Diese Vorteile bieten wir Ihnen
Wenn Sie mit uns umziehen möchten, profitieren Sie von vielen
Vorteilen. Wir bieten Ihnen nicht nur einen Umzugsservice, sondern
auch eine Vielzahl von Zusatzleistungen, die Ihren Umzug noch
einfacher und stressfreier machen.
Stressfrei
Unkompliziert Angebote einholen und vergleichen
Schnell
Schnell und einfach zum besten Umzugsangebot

Problem requirements: Every line of the material above must be duplicated exactly.

Solution to this problem:
Diese Vorteile bieten wir Ihnen
Wenn Sie mit uns umziehen möchten, profitieren Sie von vielen
Vorteilen. Wir bieten Ihnen nicht nur einen Umzugsservice, sondern
auch eine Vielzahl von Zusatzleistungen, die Ihren Umzug noch
einfacher und stressfreier machen.
Stressfrei
Unkompliziert Angebote einholen und vergleichen
Schnell
Schnell und einfach zum besten Umzugsangebot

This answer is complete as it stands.